» EXTRACTED MATERIAL

━━━━━━

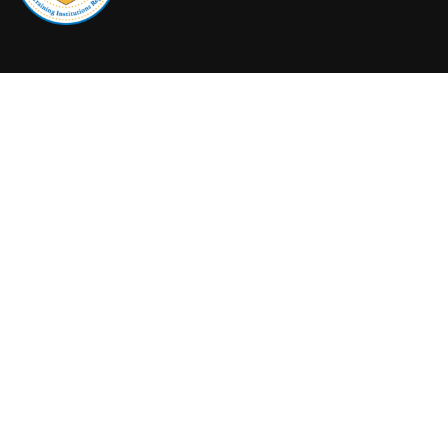
+1 (604) 279-5713
admissions@canadiansouthwesterncollege.ca
© 2023
Canadian Southwestern College
. All Rights Reserved
Privacy Policy
Terms and Conditions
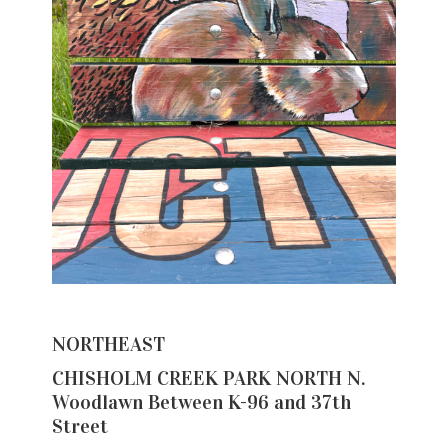
NORTHEAST
CHISHOLM CREEK PARK NORTH N.
Woodlawn Between K-96 and 37th
Street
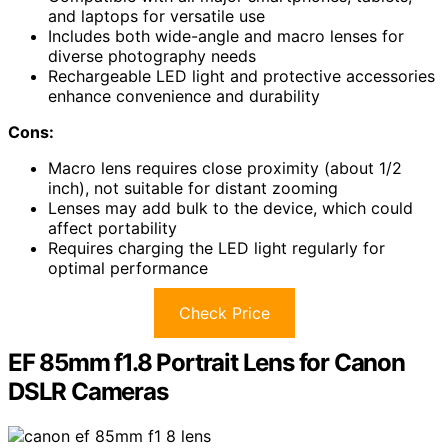
and laptops for versatile use
Includes both wide-angle and macro lenses for
diverse photography needs
Rechargeable LED light and protective accessories
enhance convenience and durability
Cons:
Macro lens requires close proximity (about 1/2
inch), not suitable for distant zooming
Lenses may add bulk to the device, which could
affect portability
Requires charging the LED light regularly for
optimal performance
Check Price
EF 85mm f1.8 Portrait Lens for Canon
DSLR Cameras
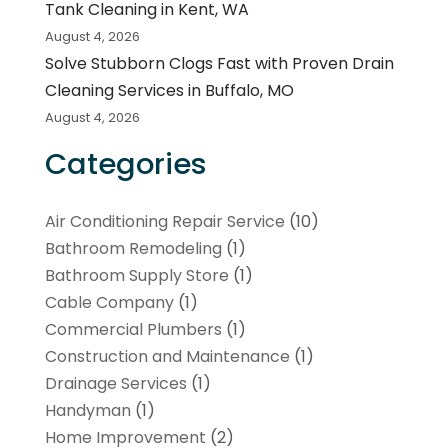
Tank Cleaning in Kent, WA
August 4, 2026
Solve Stubborn Clogs Fast with Proven Drain
Cleaning Services in Buffalo, MO
August 4, 2026
Categories
Air Conditioning Repair Service
(10)
Bathroom Remodeling
(1)
Bathroom Supply Store
(1)
Cable Company
(1)
Commercial Plumbers
(1)
Construction and Maintenance
(1)
Drainage Services
(1)
Handyman
(1)
Home Improvement
(2)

━━━━━━

» AIM OF THE EXERCISE
Set down the full listing above with its wording unchanged. Leave out its images.

» RESULT
+1 (604) 279-5713
admissions@canadiansouthwesterncollege.ca
© 2023
Canadian Southwestern College
. All Rights Reserved
Privacy Policy
Terms and Conditions
NORTHEAST
CHISHOLM CREEK PARK NORTH N.
Woodlawn Between K-96 and 37th
Street
and laptops for versatile use
Includes both wide-angle and macro lenses for
diverse photography needs
Rechargeable LED light and protective accessories
enhance convenience and durability
Cons:
Macro lens requires close proximity (about 1/2
inch), not suitable for distant zooming
Lenses may add bulk to the device, which could
affect portability
Requires charging the LED light regularly for
optimal performance
Check Price
EF 85mm f1.8 Portrait Lens for Canon
DSLR Cameras
Tank Cleaning in Kent, WA
August 4, 2026
Solve Stubborn Clogs Fast with Proven Drain
Cleaning Services in Buffalo, MO
August 4, 2026
Categories
Air Conditioning Repair Service
(10)
Bathroom Remodeling
(1)
Bathroom Supply Store
(1)
Cable Company
(1)
Commercial Plumbers
(1)
Construction and Maintenance
(1)
Drainage Services
(1)
Handyman
(1)
Home Improvement
(2)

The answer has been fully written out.